TASK BRIEF: After locating the line with "Mask 'right iliac", reproduce that line and every one following it exactly, up to the end of the entries.

*** PROVIDED ENTRIES ***

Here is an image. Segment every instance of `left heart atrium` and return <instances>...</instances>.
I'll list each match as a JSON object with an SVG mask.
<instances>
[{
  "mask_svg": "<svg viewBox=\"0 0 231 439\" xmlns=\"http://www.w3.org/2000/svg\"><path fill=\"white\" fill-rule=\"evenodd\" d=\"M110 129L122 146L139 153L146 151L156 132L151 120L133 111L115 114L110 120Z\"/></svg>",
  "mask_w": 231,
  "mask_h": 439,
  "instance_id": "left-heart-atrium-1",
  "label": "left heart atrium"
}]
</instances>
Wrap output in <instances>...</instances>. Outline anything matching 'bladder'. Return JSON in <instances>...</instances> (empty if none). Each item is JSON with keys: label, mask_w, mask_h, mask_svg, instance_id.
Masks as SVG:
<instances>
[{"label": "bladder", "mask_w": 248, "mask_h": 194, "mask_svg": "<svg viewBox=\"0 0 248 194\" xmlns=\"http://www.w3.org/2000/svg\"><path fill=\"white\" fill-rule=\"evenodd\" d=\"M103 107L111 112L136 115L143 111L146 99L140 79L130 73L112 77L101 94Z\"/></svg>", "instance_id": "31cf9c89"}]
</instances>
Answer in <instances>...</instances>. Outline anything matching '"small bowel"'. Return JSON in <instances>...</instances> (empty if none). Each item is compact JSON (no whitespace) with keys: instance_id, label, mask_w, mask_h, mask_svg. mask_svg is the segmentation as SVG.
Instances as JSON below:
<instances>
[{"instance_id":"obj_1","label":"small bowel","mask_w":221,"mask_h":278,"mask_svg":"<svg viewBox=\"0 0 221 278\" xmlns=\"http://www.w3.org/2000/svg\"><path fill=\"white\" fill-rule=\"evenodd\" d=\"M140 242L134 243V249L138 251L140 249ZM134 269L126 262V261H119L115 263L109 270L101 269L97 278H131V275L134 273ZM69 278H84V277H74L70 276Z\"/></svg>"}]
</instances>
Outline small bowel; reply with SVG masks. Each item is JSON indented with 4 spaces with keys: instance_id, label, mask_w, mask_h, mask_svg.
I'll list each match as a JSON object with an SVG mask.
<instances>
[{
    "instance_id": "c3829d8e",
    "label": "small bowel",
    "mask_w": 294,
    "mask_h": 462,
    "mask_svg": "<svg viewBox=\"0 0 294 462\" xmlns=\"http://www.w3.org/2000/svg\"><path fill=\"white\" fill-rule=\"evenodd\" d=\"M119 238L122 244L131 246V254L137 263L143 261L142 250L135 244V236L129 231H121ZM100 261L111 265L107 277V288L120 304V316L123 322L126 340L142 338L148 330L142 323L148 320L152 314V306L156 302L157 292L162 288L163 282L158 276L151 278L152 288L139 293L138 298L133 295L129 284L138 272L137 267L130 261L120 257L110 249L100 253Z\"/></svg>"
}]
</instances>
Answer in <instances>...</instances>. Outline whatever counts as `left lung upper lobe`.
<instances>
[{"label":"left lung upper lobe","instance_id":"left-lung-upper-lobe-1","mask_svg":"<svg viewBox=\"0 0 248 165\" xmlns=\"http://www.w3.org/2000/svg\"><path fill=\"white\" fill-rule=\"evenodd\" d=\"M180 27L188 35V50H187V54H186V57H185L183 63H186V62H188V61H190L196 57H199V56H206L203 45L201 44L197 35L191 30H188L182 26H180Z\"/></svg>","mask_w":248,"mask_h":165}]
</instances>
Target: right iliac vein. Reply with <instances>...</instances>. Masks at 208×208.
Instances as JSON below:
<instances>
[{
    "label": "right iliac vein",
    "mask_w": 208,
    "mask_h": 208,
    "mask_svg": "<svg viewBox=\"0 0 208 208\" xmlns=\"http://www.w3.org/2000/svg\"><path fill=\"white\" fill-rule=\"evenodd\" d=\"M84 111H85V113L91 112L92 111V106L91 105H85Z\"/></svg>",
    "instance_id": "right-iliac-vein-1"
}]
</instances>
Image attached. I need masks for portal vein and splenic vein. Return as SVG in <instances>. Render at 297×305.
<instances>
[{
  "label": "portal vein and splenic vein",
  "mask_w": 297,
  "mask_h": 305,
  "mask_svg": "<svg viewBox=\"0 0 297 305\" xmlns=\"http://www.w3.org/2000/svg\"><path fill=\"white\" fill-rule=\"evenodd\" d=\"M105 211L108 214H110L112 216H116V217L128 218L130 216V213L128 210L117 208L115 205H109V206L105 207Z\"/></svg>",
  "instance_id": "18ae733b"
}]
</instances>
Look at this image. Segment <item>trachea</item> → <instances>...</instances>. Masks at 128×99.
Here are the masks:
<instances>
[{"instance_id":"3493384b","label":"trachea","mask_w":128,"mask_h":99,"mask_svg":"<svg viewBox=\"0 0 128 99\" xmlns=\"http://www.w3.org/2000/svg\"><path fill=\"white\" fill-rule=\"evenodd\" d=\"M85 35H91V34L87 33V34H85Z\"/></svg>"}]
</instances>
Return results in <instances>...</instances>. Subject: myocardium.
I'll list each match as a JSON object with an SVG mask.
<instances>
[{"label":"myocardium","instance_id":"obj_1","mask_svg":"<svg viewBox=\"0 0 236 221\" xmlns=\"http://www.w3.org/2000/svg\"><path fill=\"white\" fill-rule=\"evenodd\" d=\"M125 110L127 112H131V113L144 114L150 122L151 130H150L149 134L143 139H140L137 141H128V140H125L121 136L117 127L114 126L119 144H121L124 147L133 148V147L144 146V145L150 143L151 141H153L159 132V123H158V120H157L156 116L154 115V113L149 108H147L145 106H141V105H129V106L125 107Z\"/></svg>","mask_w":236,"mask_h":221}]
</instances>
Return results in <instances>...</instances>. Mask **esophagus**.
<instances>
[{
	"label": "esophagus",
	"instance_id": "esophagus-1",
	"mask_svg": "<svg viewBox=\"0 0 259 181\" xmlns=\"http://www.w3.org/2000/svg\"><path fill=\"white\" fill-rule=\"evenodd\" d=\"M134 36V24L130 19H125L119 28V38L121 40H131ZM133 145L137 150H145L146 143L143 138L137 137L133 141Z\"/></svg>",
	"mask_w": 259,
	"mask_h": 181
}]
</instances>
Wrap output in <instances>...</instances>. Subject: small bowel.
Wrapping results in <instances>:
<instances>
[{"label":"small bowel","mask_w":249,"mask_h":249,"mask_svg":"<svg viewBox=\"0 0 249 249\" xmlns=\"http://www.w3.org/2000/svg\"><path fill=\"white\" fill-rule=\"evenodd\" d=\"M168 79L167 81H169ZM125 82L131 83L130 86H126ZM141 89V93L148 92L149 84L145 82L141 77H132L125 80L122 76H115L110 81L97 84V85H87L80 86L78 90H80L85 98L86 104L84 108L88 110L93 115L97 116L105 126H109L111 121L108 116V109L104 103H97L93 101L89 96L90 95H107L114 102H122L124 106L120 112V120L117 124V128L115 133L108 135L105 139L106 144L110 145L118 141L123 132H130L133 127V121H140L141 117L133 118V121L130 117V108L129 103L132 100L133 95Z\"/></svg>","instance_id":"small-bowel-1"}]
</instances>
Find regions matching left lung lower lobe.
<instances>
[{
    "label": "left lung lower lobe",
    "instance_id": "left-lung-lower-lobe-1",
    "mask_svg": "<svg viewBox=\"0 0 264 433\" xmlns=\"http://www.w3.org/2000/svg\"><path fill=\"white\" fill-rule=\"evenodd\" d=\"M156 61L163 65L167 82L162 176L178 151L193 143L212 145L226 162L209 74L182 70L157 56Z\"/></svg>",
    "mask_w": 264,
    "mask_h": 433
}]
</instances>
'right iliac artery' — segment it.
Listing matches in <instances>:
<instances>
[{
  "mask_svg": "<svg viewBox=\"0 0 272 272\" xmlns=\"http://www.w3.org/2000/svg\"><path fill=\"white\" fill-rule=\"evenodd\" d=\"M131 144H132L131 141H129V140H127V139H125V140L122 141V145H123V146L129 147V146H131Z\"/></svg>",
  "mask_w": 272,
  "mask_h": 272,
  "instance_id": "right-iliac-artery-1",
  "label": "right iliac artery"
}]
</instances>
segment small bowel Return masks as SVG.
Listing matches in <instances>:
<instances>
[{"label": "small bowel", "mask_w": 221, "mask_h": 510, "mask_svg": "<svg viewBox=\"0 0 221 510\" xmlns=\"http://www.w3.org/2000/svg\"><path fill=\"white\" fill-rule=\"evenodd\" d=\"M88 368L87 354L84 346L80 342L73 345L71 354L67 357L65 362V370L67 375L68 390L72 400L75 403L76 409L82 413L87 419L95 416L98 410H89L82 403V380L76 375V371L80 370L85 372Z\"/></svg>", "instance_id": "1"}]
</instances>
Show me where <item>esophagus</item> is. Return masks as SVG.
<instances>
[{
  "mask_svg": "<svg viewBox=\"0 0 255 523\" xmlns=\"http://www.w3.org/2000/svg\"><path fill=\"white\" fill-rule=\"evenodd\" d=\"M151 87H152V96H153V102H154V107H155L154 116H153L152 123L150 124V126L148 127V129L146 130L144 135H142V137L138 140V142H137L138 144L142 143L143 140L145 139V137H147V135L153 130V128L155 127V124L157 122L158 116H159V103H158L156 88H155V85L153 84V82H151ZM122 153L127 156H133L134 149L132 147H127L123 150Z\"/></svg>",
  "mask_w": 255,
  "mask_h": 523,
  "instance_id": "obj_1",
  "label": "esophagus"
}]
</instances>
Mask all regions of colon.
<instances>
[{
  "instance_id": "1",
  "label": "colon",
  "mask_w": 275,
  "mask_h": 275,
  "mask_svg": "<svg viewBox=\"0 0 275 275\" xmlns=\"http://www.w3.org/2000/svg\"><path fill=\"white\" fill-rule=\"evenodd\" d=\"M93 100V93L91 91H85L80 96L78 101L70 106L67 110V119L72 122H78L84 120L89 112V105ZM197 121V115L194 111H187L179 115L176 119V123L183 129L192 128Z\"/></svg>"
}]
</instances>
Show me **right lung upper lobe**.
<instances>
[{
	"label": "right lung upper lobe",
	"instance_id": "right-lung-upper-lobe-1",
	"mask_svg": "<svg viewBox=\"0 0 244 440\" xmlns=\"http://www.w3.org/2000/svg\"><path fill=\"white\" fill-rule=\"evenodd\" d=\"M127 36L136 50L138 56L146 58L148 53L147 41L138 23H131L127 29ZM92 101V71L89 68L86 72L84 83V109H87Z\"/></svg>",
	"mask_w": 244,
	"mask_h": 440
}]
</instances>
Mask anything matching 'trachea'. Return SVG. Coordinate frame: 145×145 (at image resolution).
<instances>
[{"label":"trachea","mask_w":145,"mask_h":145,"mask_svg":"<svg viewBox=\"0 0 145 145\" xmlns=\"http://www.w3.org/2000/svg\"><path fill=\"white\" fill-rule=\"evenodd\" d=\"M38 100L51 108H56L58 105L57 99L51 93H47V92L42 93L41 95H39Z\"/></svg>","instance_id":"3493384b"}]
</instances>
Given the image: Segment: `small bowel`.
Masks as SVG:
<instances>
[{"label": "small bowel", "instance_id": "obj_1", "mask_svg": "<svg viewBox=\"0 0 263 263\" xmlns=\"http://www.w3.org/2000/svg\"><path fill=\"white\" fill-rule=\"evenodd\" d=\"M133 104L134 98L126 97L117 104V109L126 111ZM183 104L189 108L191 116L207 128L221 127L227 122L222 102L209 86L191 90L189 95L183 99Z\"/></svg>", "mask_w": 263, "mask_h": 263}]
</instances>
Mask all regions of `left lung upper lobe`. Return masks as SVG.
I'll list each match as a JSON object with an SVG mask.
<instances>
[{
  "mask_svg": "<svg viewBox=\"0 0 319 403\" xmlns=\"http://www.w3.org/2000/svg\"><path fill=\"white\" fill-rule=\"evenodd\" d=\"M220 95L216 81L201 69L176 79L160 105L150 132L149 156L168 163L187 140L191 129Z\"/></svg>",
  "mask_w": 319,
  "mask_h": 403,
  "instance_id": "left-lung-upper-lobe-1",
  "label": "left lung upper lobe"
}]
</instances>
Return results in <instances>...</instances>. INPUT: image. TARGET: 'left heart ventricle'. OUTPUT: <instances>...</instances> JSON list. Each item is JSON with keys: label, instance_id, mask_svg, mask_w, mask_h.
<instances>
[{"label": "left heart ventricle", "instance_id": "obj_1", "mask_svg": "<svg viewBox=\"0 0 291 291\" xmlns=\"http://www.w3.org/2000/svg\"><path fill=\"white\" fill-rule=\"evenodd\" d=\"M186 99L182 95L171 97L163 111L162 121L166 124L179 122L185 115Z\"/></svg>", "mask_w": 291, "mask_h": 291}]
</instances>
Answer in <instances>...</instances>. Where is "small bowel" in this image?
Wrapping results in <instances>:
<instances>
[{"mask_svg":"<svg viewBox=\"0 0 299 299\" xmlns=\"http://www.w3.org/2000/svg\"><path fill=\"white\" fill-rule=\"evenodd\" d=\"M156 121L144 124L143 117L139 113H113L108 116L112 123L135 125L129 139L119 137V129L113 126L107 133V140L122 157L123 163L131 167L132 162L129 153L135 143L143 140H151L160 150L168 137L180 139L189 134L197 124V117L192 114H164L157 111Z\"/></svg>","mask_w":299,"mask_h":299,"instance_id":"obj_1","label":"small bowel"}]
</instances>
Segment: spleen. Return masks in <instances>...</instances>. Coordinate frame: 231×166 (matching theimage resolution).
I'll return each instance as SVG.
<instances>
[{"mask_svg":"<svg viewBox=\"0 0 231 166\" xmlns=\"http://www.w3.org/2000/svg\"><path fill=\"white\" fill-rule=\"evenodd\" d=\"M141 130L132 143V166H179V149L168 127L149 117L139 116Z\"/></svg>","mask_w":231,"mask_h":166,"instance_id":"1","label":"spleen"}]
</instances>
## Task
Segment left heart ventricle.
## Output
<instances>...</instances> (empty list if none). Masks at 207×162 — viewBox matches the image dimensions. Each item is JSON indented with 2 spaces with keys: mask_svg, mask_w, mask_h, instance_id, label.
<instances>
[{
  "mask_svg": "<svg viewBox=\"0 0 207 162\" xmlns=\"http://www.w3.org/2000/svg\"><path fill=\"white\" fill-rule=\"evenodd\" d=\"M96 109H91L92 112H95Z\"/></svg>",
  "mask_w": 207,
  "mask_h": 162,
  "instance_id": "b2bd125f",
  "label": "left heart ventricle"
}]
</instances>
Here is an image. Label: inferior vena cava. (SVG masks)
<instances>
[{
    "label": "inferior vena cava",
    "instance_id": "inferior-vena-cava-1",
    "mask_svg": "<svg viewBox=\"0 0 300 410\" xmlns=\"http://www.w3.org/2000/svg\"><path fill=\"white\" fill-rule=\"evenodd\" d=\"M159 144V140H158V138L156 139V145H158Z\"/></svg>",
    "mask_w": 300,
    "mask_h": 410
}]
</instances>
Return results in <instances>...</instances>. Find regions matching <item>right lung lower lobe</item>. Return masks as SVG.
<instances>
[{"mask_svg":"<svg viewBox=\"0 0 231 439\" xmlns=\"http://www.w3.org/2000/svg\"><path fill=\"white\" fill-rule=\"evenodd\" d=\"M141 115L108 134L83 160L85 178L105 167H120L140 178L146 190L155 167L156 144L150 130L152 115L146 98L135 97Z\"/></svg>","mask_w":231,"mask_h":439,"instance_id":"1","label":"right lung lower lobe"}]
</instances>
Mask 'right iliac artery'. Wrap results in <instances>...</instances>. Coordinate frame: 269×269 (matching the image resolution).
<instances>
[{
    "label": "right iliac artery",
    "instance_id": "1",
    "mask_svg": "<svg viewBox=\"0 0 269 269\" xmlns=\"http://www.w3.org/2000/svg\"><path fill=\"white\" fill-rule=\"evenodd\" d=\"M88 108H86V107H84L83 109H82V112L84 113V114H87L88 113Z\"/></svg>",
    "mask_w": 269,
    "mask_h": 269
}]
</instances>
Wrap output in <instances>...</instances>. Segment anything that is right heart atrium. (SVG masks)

*** End of PROVIDED ENTRIES ***

ANSWER SPACE:
Mask 'right iliac artery'. Wrap results in <instances>...</instances>. Coordinate frame: 269×269 (matching the image resolution).
<instances>
[{
    "label": "right iliac artery",
    "instance_id": "1",
    "mask_svg": "<svg viewBox=\"0 0 269 269\" xmlns=\"http://www.w3.org/2000/svg\"><path fill=\"white\" fill-rule=\"evenodd\" d=\"M88 108H86V107H84L83 109H82V112L84 113V114H87L88 113Z\"/></svg>",
    "mask_w": 269,
    "mask_h": 269
}]
</instances>
Wrap output in <instances>...</instances>. Segment anything that is right heart atrium. (SVG masks)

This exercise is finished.